La domanda è sorta spontanea, sprovvista di provocazioni premeditate, una necessità espressa a bassa voce “Tu come hai usato il tuo tempo? E che fai affinchè altri non abbiano a sprecarlo?”. Sembrano domande banali, talmente è inusuale chiederci qualcosa sul tempo, il suo significato e senso ricercare. Eppure è il tempo che scandisce le nostre attese, speranze, il nostro futuro se saremo capaci di approfittare di quanto ci sarà concesso.

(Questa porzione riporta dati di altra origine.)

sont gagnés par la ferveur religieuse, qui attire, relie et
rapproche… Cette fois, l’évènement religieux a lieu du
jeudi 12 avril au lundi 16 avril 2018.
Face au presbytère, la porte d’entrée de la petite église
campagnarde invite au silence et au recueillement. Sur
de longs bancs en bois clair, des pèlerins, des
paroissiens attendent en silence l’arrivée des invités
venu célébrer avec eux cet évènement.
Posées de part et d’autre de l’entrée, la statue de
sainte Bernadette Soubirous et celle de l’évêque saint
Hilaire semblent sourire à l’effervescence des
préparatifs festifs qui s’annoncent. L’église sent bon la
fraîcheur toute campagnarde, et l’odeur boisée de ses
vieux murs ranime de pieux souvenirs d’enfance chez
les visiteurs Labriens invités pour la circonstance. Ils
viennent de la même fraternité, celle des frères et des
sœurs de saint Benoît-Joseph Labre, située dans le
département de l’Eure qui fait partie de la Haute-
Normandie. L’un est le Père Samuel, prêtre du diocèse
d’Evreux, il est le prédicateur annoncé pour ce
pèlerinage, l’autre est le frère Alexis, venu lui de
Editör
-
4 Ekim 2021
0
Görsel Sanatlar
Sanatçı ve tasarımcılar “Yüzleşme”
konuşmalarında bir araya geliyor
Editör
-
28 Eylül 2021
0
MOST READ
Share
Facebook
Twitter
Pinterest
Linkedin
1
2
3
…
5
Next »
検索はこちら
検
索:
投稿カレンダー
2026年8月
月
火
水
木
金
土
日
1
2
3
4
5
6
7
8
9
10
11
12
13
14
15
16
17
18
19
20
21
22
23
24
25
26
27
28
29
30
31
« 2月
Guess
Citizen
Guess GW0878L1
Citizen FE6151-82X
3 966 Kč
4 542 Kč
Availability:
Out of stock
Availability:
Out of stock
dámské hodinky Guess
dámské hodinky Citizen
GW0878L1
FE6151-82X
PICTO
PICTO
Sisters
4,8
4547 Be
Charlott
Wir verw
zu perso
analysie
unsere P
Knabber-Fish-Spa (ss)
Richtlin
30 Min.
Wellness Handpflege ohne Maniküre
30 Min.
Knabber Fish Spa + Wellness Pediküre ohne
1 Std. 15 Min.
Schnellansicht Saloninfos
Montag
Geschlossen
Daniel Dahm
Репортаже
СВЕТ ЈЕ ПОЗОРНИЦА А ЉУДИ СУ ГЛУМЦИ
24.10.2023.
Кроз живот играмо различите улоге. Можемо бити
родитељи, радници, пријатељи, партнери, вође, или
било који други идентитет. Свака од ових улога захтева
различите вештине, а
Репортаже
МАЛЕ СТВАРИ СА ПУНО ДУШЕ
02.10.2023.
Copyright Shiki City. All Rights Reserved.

E’ un perfetto sconosciuto, un ospite fastidioso, una presenza non sempre gradita, ci costringe a correre o rallentare, a farci a pugni quando non vogliamo aspettare e la fretta irrompe da cattiva consigliera. Non ne comprendiamo il valore, il ruolo, sebbene lo abbiamo incarcerato, ammanettato, ingabbiato in ogni suo minuto e per tutte le sue ore, quasi a volere magnificare la convenzione stipulata con il nemico più grande: quell’ignoto che ci incute timore, a volte persino terrore. Il tempo non è una semplice contrattualità, una comoda veduta panoramica, neanche un tour nel paese delle meraviglie. E’ un compagno di viaggio, lo diventa nell’abbraccio fiero, nella mano che stringe la tua, e non è una cartolina illustrata di altri tempi, gettati dietro le spalle, quasi non ci fosse storia sufficiente a raccontarci chi siamo stati, chi siamo, senza più respiro alla nuca per mantenerci all’erta su quanto sarà domani, manco fossimo agli antipodi della nostra origine ontologica, quello stare insieme che il tempo ha rafforzato, nonostante i cedimenti ed i tradimenti. Un grande signore il tempo, un grande terapeuta, autorevole e onesto, restituirà fino all’ultimo cent di quanto sarai stato capace di dargli, non ci saranno ammanchi né detrazioni. Il tempo è amico che non molla, non teme gli agguati della memoria corta, è spinta in avanti, lavora ai fianchi, urla e scuote quando è urgente esser presente. Sulla strada i passi contano i suoi minuti, gli accessi, le fermate, è un artista che sa disegnare, dipingere con mille colori la vita di ognuno. Bisogna fare attenzione e coglierne il senso quando scrolla le spalle, fa rumore di ogni silenzio, è necessario camminargli a fianco con cura, quando ciò avviene riusciamo a sganciare la zavorra, i pesi insistenti, i carichi pendenti, pagati troppe volte con pochi denari.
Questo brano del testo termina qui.